Tar (Persian: تار) is an Iranian long-necked, waisted lute family instrument, used by many cultures and countries including Iran, Azerbaijan, Uzbekistan, Armenia, Georgia, Tajikistan ( Iranian Plateau) and others near the Caucasus and Central Asia regions.
It was revised into its current sound range in the 18th century and has since remained one of the most important musical instruments in Iran and the Caucasus, particularly in Persian classical music, and the favored instrument for radifs.
The body is a double-bowl shape carved from mulberry wood, with a thin membrane of stretched lamb-skin covering the top.
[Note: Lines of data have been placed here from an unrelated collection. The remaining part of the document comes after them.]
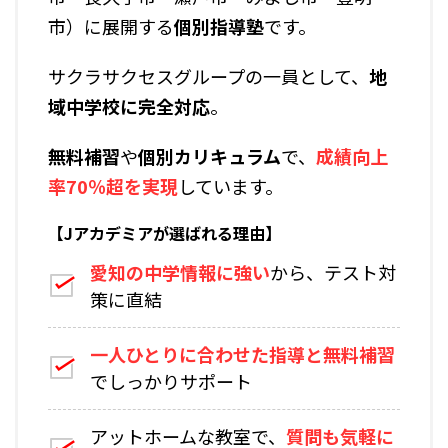
市）に展開する
個別指導塾
です。
サクラサクセスグループの一員として、
地
域中学校に完全対応
。
無料補習
や
個別カリキュラム
で、
成績向上
率70％超を実現
しています。
【Jアカデミアが選ばれる理由】
愛知の中学情報に強い
から、テスト対
策に直結
一人ひとりに合わせた指導と無料補習
でしっかりサポート
アットホームな教室で、
質問も気軽に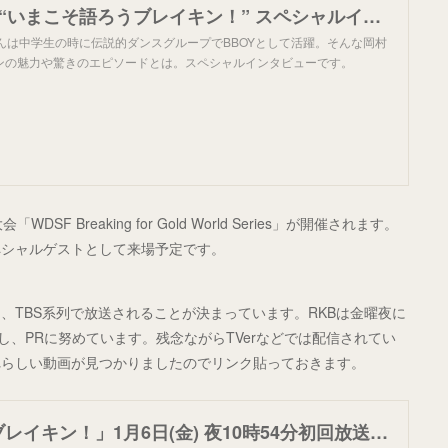
岡村隆史さん “いまこそ語ろうブレイキン！” スペシャルインタビュー｜NHKスポーツ
んは中学生の時に伝説的ダンスグループでBBOYとして活躍。そんな岡村
ンの魅力や驚きのエピソードとは。スペシャルインタビューです。
 Breaking for Gold World Series」が開催されます。
ペシャルゲストとして来場予定です。
、TBS系列で放送されることが決まっています。RKBは金曜夜に
し、PRに努めています。残念ながらTVerなどでは配信されてい
にそれらしい動画が見つかりましたのでリンク貼っておきます。
「2月25日はブレイキン！」1月6日(金) 夜10時54分初回放送決定！ | RKBオンライン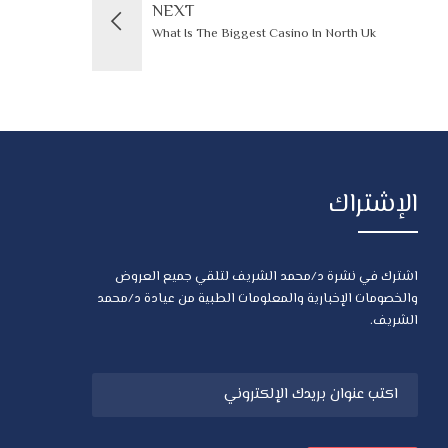
NEXT
What Is The Biggest Casino In North Uk
الإشتراك
اشترك في نشرة د/محمد الشريف لتلقي جميع العروض
والخصومات الإخبارية والمعلومات الطبية من عيادة د/محمد
الشريف.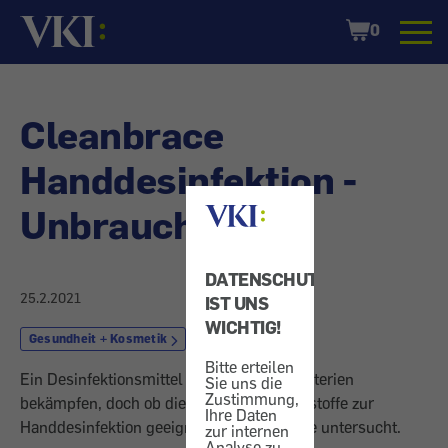
Startseite
Shopping
0
Cart
Cleanbrace
Handdesinfektion -
Unbrauchbar
DATENSCHUTZ
25.2.2021
IST UNS
WICHTIG!
Gesundheit + Kosmetik
Hygiene
Bitte erteilen
Ein Desinfektionsmittel soll Viren und Bakterien
Sie uns die
Zustimmung,
bekämpfen, doch ob die enthaltenen Wirkstoffe zur
Ihre Daten
Handdesinfektion geeignet sind, wurde nie untersucht.
zur internen
Analyse zu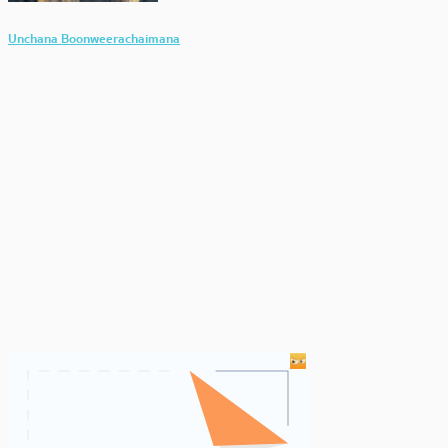
Unchana Boonweerachaimana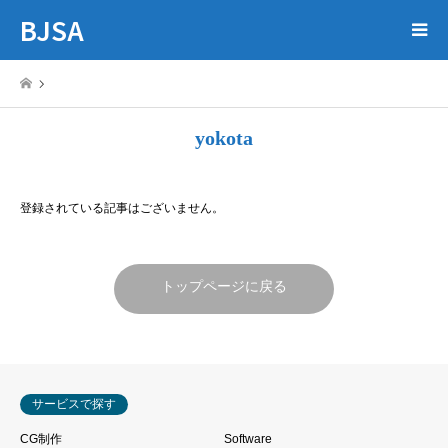
BJSA
yokota
登録されている記事はございません。
トップページに戻る
サービスで探す
CG制作
Software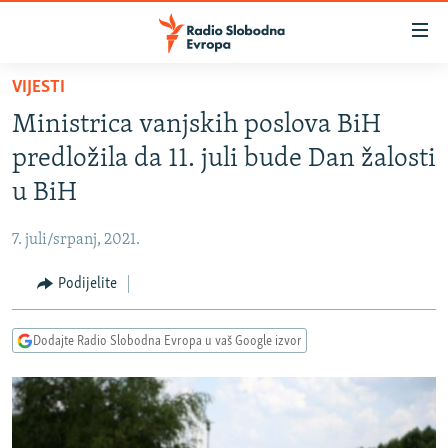
Dostupni
linkovi
Pređite
VIJESTI
na
VIJESTI
Ministrica vanjskih poslova BiH
glavni
BOSNA I HERCEGOVINA
sadržaj
predložila da 11. juli bude Dan žalosti
SRBIJA
Pređite
u BiH
na
KOSOVO
glavnu
7. juli/srpanj, 2021.
CRNA GORA
navigaciju
Pređite
Podijelite
VIZUELNO
na
PODCASTI
VIDEO
pretragu
Dodajte Radio Slobodna Evropa u vaš Google izvor
RAT U UKRAJINI
FOTOGALERIJE
KINA NA BALKANU
INFOGRAFIKE
RSE PRIČE IZ SVIJETA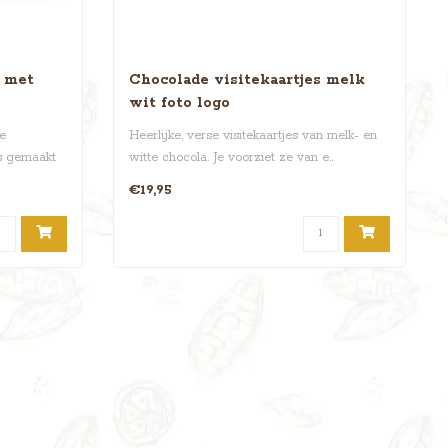
k met
Chocolade visitekaartjes melk
wit foto logo
e
Heerlijke, verse visitekaartjes van melk- en
is gemaakt
witte chocola. Je voorziet ze van e..
€19,95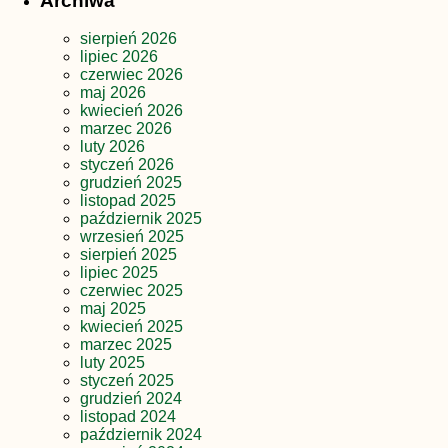
Archiwa
sierpień 2026
lipiec 2026
czerwiec 2026
maj 2026
kwiecień 2026
marzec 2026
luty 2026
styczeń 2026
grudzień 2025
listopad 2025
październik 2025
wrzesień 2025
sierpień 2025
lipiec 2025
czerwiec 2025
maj 2025
kwiecień 2025
marzec 2025
luty 2025
styczeń 2025
grudzień 2024
listopad 2024
październik 2024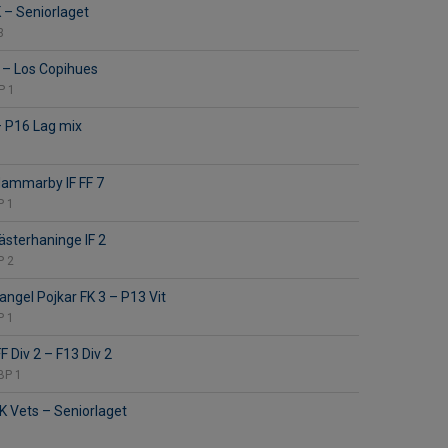
K
–
Seniorlaget
3
g
–
Los Copihues
P 1
–
P16 Lag mix
ammarby IF FF 7
P 1
sterhaninge IF 2
P 2
iangel Pojkar FK 3
–
P13 Vit
P 1
FF Div 2
–
F13 Div 2
BP 1
K Vets
–
Seniorlaget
The fingerboard has twenty-five to twenty-eight adjustable gut frets, and there are three double courses of strings. Its range is about two and one-half octaves, and it is played with a small brass plectrum.
The long and narrow neck has a flat fingerboard running level to the membrane and ends in an elaborate pegbox with six wooden tuning pegs of different dimensions, adding to the decorative effect. It has three courses of double “singing” strings (each pair tuned in unison: the first two courses in plain steel, the third in wound copper), that are tuned root, fifth, octave (C, G, C), plus one “flying” bass string (wound in copper and tuned to G, an octave lower than the singing middle course) that runs outside the fingerboard and passes over an extension of the nut. Every String has its own tuning peg and are tuned independently. The Persian tar used to have five strings. The sixth string was added to the tar by Darvish Khan. This string is today’s fifth string of the Iranian tar.